Background Facts and Lower Court History
Mount Holly involves a group of predominantly low-income minority homeowners who sued a township, alleging that the town’s plans to redevelop the area were discriminatory and violated the FHA under a disparate impact theory. The trial court initially dismissed the homeowners’ claims on summary judgment. The Third Circuit reversed, holding that the homeowners made a prima facie showing that the redevelopment plan disproportionately affected minorities. The township appealed, and the Supreme Court will review the sole issue of whether minorities may sue under the FHA when a policy has a disparate impact on them even if there is no proof of intentional discrimination.
The FHA contains no express language permitting disparate impact claims. Nonetheless, most Circuit Courts — as well as the Department of Justice, the Department of Housing and Urban Development and the Consumer Financial Protection Bureau — have taken the position that disparate impact claims are available under the statute.

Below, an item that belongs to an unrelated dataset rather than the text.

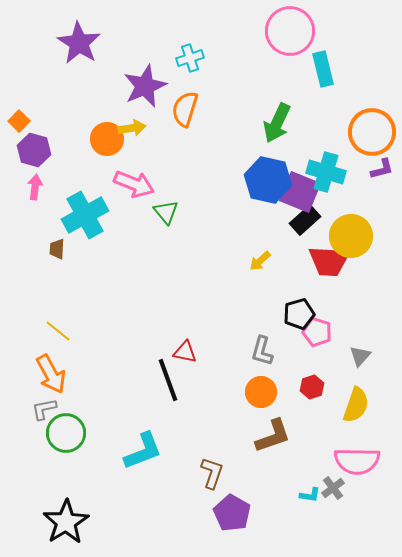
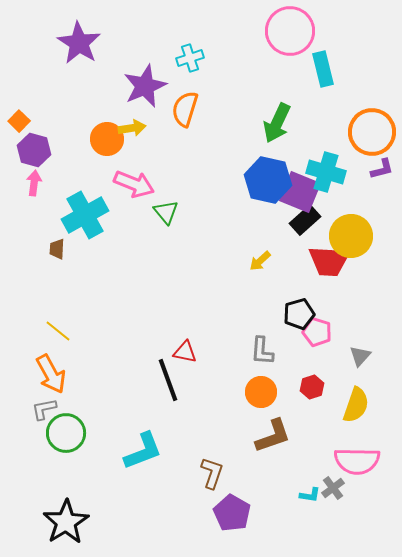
pink arrow at (35, 187): moved 1 px left, 4 px up
gray L-shape at (262, 351): rotated 12 degrees counterclockwise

These Circuit Courts and government agencies have similarly insisted that disparate impact claims may also be brought under the Equal Credit Opportunity Act, 15 U.S.C. § 1691, et seq. (ECOA), despite the absence of such language in the ECOA authorizing such claims.
Accordingly, the Supreme Court’s ruling in Mount Holly may ultimately resolve uncertainty over whether housing and lending policies that result in unintended discrimination may be subject to litigation under the FHA and ECOA. We are monitoring the case closely and will report on further developments.